- **Action item**
Would you return all of this data exactly, leaving nothing out?

- **Dataset records**

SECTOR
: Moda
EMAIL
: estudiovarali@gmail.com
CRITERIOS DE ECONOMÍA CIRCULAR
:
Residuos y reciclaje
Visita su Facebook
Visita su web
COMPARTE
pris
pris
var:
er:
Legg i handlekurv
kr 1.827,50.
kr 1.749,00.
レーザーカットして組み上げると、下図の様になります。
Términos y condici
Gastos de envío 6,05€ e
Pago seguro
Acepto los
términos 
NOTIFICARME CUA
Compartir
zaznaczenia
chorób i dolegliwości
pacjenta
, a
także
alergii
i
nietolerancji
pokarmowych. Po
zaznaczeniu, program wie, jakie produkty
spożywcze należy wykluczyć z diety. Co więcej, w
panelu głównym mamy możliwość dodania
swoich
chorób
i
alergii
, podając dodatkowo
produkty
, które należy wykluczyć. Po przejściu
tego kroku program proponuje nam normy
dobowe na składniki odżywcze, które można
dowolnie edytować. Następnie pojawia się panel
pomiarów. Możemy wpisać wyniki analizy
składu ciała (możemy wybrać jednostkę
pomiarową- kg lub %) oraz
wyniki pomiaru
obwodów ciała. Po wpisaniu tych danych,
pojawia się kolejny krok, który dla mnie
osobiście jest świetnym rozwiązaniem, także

- **Exercise answer**
SECTOR
: Moda
EMAIL
: estudiovarali@gmail.com
CRITERIOS DE ECONOMÍA CIRCULAR
:
Residuos y reciclaje
Visita su Facebook
Visita su web
COMPARTE
pris
pris
var:
er:
Legg i handlekurv
kr 1.827,50.
kr 1.749,00.
レーザーカットして組み上げると、下図の様になります。
Términos y condici
Gastos de envío 6,05€ e
Pago seguro
Acepto los
términos 
NOTIFICARME CUA
Compartir
zaznaczenia
chorób i dolegliwości
pacjenta
, a
także
alergii
i
nietolerancji
pokarmowych. Po
zaznaczeniu, program wie, jakie produkty
spożywcze należy wykluczyć z diety. Co więcej, w
panelu głównym mamy możliwość dodania
swoich
chorób
i
alergii
, podając dodatkowo
produkty
, które należy wykluczyć. Po przejściu
tego kroku program proponuje nam normy
dobowe na składniki odżywcze, które można
dowolnie edytować. Następnie pojawia się panel
pomiarów. Możemy wpisać wyniki analizy
składu ciała (możemy wybrać jednostkę
pomiarową- kg lub %) oraz
wyniki pomiaru
obwodów ciała. Po wpisaniu tych danych,
pojawia się kolejny krok, który dla mnie
osobiście jest świetnym rozwiązaniem, także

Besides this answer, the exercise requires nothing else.